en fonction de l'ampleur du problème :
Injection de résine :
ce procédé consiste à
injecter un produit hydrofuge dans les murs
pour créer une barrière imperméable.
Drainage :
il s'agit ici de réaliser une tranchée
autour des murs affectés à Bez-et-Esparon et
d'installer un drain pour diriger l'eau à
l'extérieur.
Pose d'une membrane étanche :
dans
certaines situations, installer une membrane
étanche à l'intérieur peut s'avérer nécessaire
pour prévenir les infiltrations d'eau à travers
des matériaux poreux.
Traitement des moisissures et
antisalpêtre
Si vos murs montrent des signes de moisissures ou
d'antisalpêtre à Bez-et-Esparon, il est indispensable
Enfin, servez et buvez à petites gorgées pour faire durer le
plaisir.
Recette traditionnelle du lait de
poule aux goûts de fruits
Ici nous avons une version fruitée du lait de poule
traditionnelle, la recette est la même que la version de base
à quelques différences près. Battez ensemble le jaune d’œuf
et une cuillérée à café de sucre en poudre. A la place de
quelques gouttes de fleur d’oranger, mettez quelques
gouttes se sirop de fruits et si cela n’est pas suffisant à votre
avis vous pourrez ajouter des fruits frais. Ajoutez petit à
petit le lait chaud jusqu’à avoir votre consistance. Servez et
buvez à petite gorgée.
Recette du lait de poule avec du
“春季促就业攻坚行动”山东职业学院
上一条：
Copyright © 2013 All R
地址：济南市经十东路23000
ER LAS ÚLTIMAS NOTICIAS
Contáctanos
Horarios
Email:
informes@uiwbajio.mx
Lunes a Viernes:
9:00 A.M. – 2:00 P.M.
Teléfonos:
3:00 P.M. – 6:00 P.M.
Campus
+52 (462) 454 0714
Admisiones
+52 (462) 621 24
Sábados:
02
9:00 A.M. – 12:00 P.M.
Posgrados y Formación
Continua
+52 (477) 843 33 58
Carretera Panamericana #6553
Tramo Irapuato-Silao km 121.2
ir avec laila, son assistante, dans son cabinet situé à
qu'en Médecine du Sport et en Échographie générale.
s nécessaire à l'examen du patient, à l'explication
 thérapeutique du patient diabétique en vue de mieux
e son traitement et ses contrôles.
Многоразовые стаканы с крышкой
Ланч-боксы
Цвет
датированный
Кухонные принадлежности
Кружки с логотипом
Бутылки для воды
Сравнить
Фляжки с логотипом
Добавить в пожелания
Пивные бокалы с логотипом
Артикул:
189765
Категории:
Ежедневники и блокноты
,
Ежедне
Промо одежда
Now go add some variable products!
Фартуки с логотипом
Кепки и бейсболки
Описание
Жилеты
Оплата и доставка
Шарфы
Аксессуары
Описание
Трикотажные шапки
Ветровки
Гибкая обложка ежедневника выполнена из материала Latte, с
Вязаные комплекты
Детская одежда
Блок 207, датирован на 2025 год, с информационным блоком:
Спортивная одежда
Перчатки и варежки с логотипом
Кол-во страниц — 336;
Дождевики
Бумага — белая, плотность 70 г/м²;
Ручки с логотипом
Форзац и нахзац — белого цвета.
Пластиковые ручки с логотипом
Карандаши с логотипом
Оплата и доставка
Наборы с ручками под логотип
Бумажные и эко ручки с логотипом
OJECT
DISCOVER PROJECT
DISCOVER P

◆ **WHAT THE TASK ASKS**: Quote only the lines from the line containing "Спортивная одежда" through the end of the listing, please, keeping both the first and the last line.

◆ **OUTPUT FOR THIS EXERCISE**:
Спортивная одежда
Перчатки и варежки с логотипом
Кол-во страниц — 336;
Дождевики
Бумага — белая, плотность 70 г/м²;
Ручки с логотипом
Форзац и нахзац — белого цвета.
Пластиковые ручки с логотипом
Карандаши с логотипом
Оплата и доставка
Наборы с ручками под логотип
Бумажные и эко ручки с логотипом
OJECT
DISCOVER PROJECT
DISCOVER P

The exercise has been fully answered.